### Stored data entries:
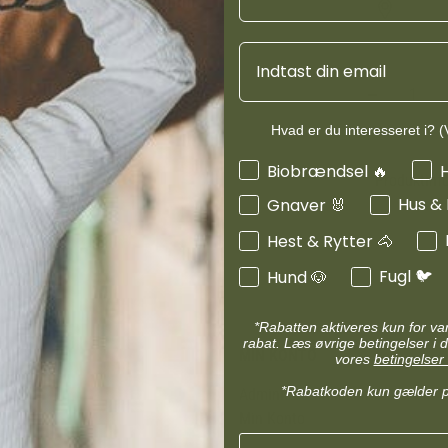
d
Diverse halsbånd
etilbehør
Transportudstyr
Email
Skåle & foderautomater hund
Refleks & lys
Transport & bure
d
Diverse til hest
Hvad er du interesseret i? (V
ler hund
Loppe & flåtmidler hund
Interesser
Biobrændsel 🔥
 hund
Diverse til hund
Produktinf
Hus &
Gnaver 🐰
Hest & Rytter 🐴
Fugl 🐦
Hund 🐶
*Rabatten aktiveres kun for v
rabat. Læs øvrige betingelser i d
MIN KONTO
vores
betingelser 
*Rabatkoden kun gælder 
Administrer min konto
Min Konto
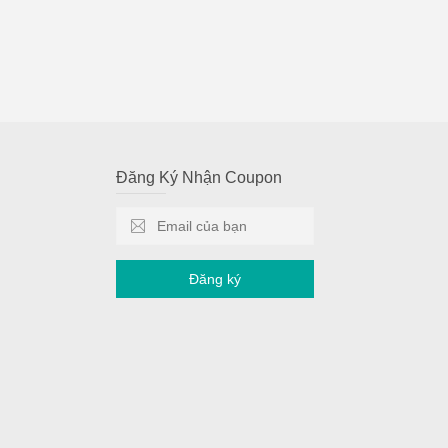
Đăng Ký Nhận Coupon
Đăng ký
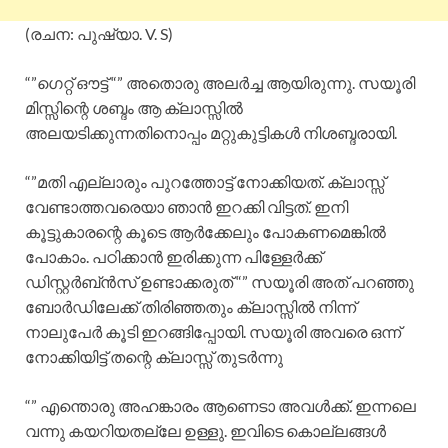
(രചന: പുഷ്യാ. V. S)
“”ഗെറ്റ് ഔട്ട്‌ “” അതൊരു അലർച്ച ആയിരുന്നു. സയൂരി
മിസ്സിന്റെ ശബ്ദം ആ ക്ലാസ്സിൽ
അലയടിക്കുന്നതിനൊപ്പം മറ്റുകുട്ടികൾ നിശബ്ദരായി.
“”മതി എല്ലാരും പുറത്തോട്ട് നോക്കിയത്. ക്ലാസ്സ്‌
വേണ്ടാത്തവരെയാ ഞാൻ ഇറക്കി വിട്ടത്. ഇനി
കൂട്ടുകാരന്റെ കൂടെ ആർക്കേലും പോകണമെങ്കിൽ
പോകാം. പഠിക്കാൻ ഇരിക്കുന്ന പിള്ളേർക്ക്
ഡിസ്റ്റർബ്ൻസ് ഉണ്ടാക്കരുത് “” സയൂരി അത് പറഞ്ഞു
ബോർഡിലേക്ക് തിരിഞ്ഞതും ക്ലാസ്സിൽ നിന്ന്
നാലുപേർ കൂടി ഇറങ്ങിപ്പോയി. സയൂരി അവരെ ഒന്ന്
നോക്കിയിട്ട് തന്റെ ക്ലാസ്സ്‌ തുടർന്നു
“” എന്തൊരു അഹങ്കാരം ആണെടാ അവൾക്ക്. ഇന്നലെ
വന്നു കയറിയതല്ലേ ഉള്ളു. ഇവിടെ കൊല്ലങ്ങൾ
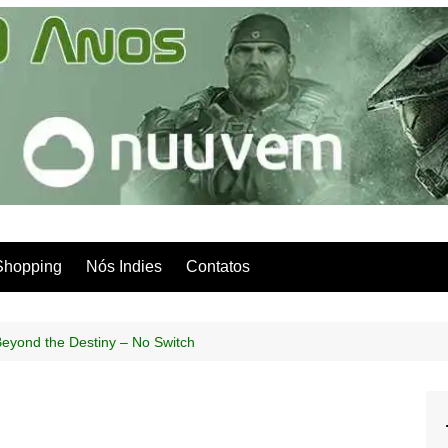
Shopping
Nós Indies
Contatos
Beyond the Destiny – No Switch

--

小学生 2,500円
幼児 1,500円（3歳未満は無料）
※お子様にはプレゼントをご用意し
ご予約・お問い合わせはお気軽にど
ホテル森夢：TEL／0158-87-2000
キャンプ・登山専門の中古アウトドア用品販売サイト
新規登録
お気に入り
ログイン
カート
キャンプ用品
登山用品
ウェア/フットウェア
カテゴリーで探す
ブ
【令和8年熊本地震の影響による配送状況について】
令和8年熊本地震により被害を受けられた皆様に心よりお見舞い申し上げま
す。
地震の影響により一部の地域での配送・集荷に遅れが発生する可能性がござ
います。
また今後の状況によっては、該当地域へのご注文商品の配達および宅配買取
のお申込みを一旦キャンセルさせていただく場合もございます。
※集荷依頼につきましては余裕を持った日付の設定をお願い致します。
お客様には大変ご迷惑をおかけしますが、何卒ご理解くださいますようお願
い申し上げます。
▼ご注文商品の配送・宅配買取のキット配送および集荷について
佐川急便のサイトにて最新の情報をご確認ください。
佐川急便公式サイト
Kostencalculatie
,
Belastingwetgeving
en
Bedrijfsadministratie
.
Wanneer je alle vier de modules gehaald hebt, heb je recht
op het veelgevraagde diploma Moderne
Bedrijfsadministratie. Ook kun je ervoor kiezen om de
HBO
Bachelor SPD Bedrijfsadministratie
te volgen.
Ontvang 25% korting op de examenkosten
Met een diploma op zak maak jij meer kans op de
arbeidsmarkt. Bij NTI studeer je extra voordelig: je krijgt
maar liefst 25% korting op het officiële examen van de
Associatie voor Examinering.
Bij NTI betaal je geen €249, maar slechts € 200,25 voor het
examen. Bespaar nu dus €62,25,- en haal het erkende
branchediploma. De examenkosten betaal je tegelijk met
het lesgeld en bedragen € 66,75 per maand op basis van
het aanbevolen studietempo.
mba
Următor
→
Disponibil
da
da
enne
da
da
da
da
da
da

### Exercise prompt:
In the entries above, which lines run from the one with "സയൂരി അത് പറഞ്ഞു" up to and including the one with "Beyond the Destiny – No Switch"? Write them out exactly, without the pictures.

### Exercise result:
ഡിസ്റ്റർബ്ൻസ് ഉണ്ടാക്കരുത് “” സയൂരി അത് പറഞ്ഞു
ബോർഡിലേക്ക് തിരിഞ്ഞതും ക്ലാസ്സിൽ നിന്ന്
നാലുപേർ കൂടി ഇറങ്ങിപ്പോയി. സയൂരി അവരെ ഒന്ന്
നോക്കിയിട്ട് തന്റെ ക്ലാസ്സ്‌ തുടർന്നു
“” എന്തൊരു അഹങ്കാരം ആണെടാ അവൾക്ക്. ഇന്നലെ
വന്നു കയറിയതല്ലേ ഉള്ളു. ഇവിടെ കൊല്ലങ്ങൾ
Shopping
Nós Indies
Contatos
Beyond the Destiny – No Switch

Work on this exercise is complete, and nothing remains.